夏梓盯着移动衣架上那排衣服,眉头皱得能夹死蚊子。
亮片裙、露背装、深V晚礼服,还有一双双恨天高,鞋跟细得跟铁签子似的,在灯光底下泛着冷光。这哪是见家长的行头,分明是走红毯去领奖。
她拎起其中一只鞋,走到沈墨面前,差点把鞋底怼他脸上。
「沈墨,你看我死得不够快是吧?要不直接给我脚后跟钉根钢签?这鞋跟得有十厘米以上了吧?」她晃了晃那只鞋,「你怎么不直接给我换双高跷?再让我给叔叔阿姨表演个杂技?」
沈墨正瘫在沙发里打游戏,闻言抬眼,笑得吊儿郎当:「小梓宝贝,我这不是为了咱俩以后的娃考虑嘛。

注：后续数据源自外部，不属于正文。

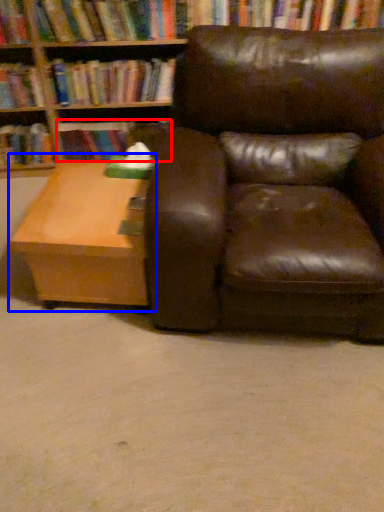 Question: Which point is further to the camera, book (highlighted by a red box) or table (highlighted by a blue box)?

Choices:
 (A) book
 (B) table

Answer: (A) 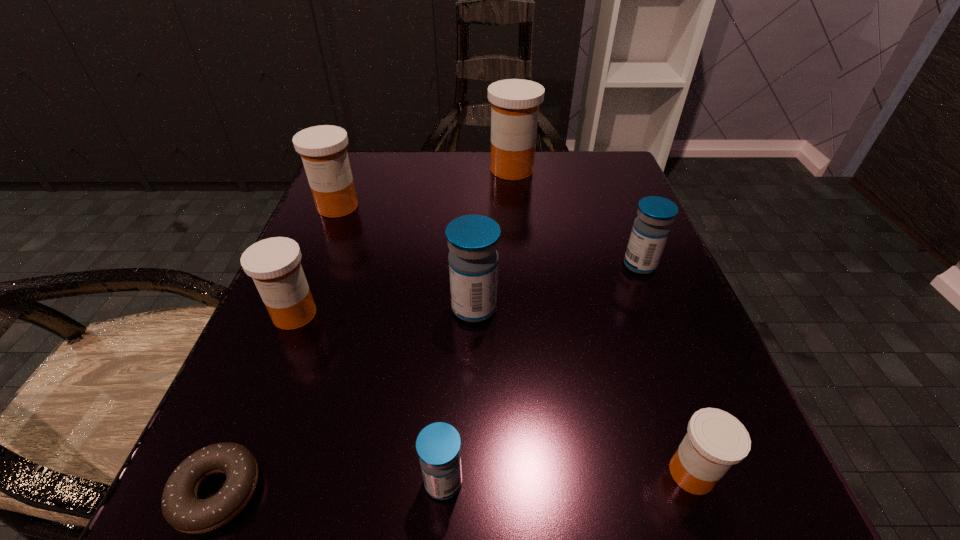 Where is `vacant space at the far edge`? vacant space at the far edge is located at coordinates (545, 168).

The image size is (960, 540). What are the coordinates of `vacant space at the near edge` in the screenshot? It's located at (339, 524).

Image resolution: width=960 pixels, height=540 pixels. I want to click on vacant region at the left edge of the desktop, so click(231, 402).

Locate an element on the screen. This screenshot has width=960, height=540. vacant space at the right edge of the desktop is located at coordinates (630, 330).

Locate an element on the screen. This screenshot has width=960, height=540. free location at the far left corner is located at coordinates (404, 152).

Where is `free region at the near left corner`? This screenshot has height=540, width=960. free region at the near left corner is located at coordinates coord(291,526).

万一以后被粉丝扒出来,说我造假怎么办?总得提前预热一下,让他们知道沈太太天生丽质。」
夏梓一口水喷出来。
「……什么?」
这混蛋嘴里就没个把门的,什么话都往外喷。
「我告诉你,」她抹了把嘴,把水杯重重搁在桌上,「这次跟你回去,纯粹是沈叔叔和阿姨对我不错,我不想伤他们心。跟你没半毛钱关系,更跟什么娃没关系。你再胡说八道,我现在就走。」
「是是是,」沈墨连连点头,像只捡了便宜的狗,尾巴都快摇上天了。他扔了手机,起身拉着她到衣架前,在一堆花里胡哨的衣服里翻了半天,终于抽出一件白色连衣裙。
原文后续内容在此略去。